National monument of Ireland
- Official name: Dungarvan Castle
- Reference no.: 569

= Dungarvan Castle =

12th century castle in Waterford, Ireland

Dungarvan Castle or King John's Norman Castle is a National Monument situated in Dungarvan, County Waterford, Ireland.

==Description==
Dungarvan Castle is composed of a polygonal shell keep, enclosed with a curtain wall, with corner and gate towers. The 12th-century shell keep is the earliest part of the structure, with this form of keep being common in England, but rare in Ireland. There is a two-storey military barracks within the walls dating from the early 18th century. These barracks are restored and holds the exhibition space displaying the history of the castle. The current structure sits on the site of a former Motte-and-bailey castle.

==History==
The castle has been described as Anglo-Norman, and was founded in 1185 by Prince John, on the mouth of the Colligan River. It was amongst a number of castles built around this time in the south east of Ireland.

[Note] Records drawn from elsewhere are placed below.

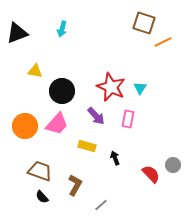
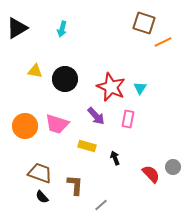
black triangle: moved 5 px up; rotated 10 degrees counterclockwise
black circle: moved 3 px right, 12 px up
pink trapezoid: rotated 65 degrees clockwise
gray circle: moved 2 px down
brown trapezoid: moved 2 px down
brown L-shape: rotated 25 degrees counterclockwise
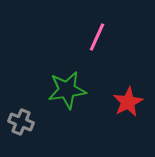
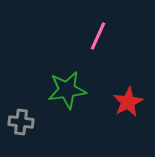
pink line: moved 1 px right, 1 px up
gray cross: rotated 15 degrees counterclockwise
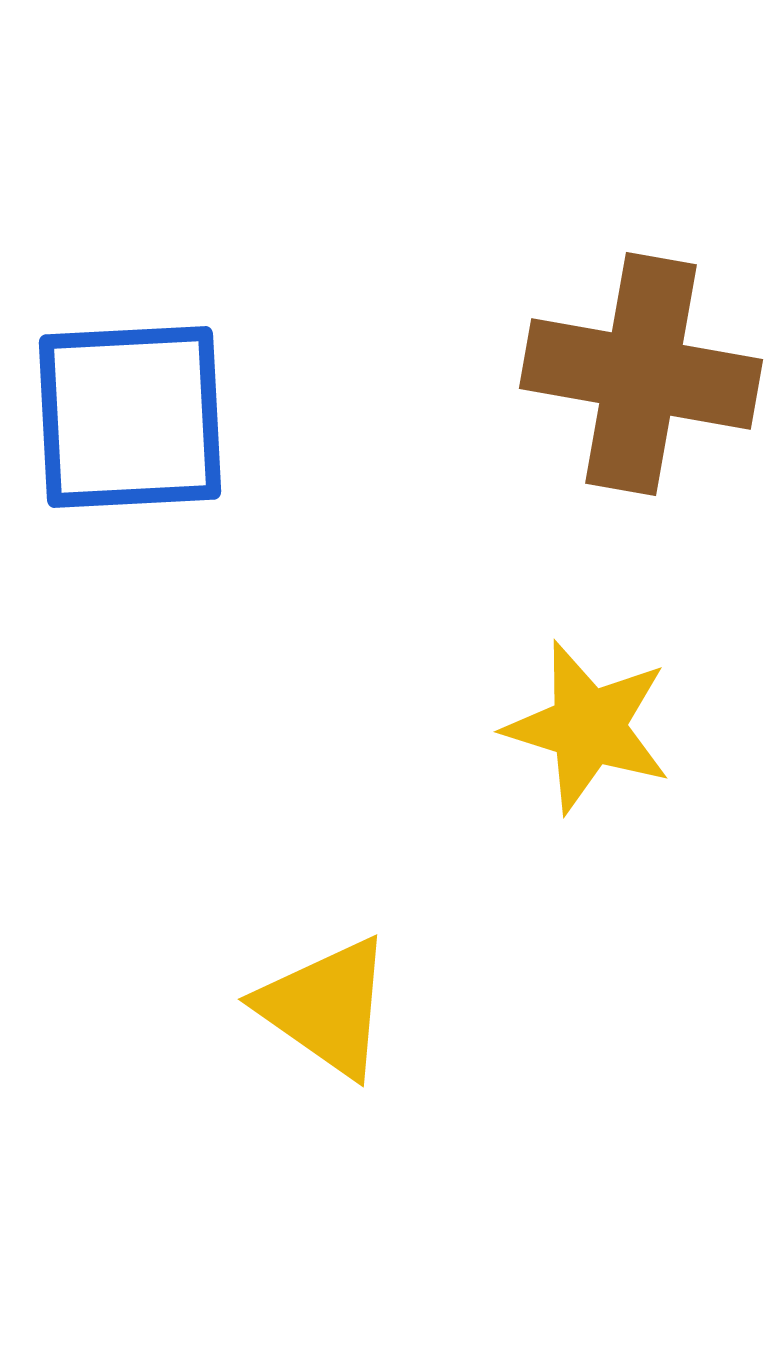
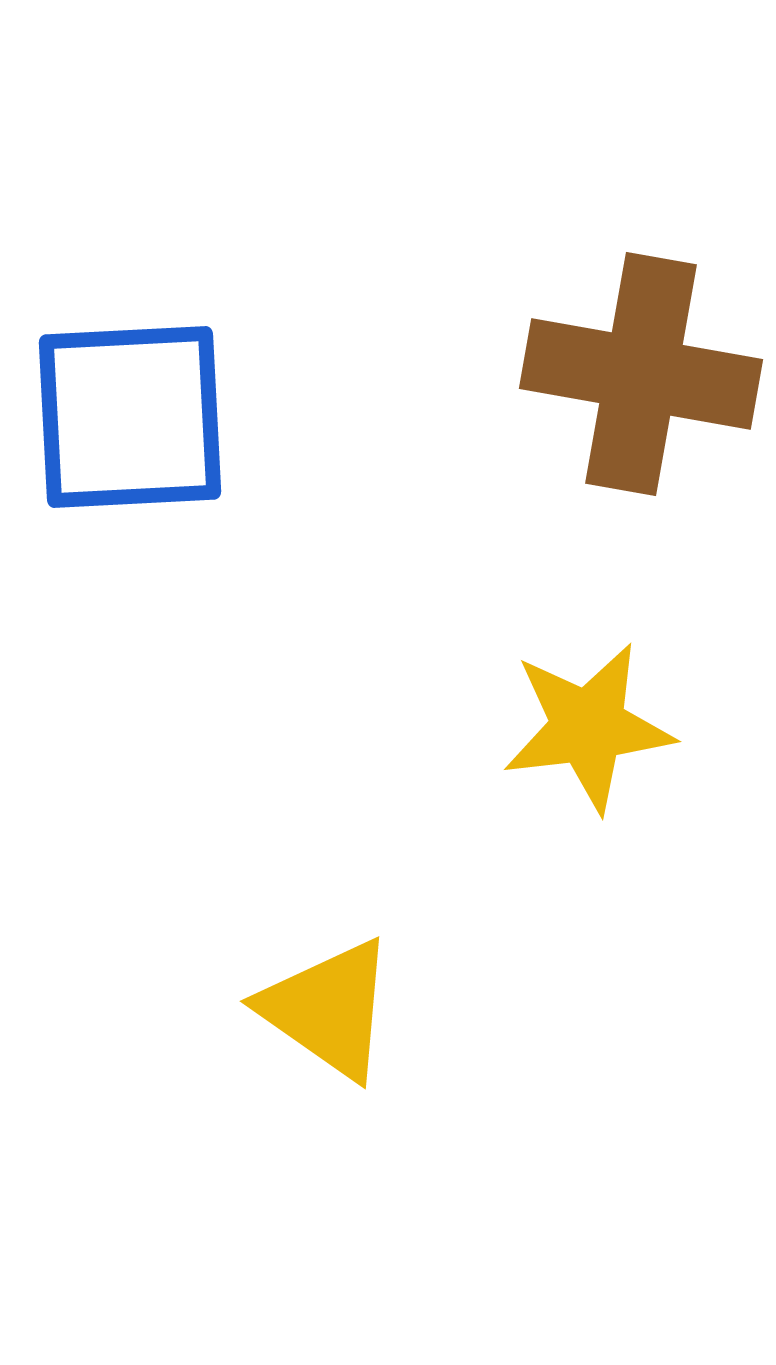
yellow star: rotated 24 degrees counterclockwise
yellow triangle: moved 2 px right, 2 px down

The castle was used as a barracks during the Irish Civil War, then taken by the IRA who upon leaving in August 1922, set fire to the structure. After the foundation of the Garda Síochána in the Free State, the castle was restored and became the local Garda Station until 1987. After 1987 the castle fell into disrepair again, but under the management by Dúchas was restored and now provides guided tours, an exhibition and an audio-visual show.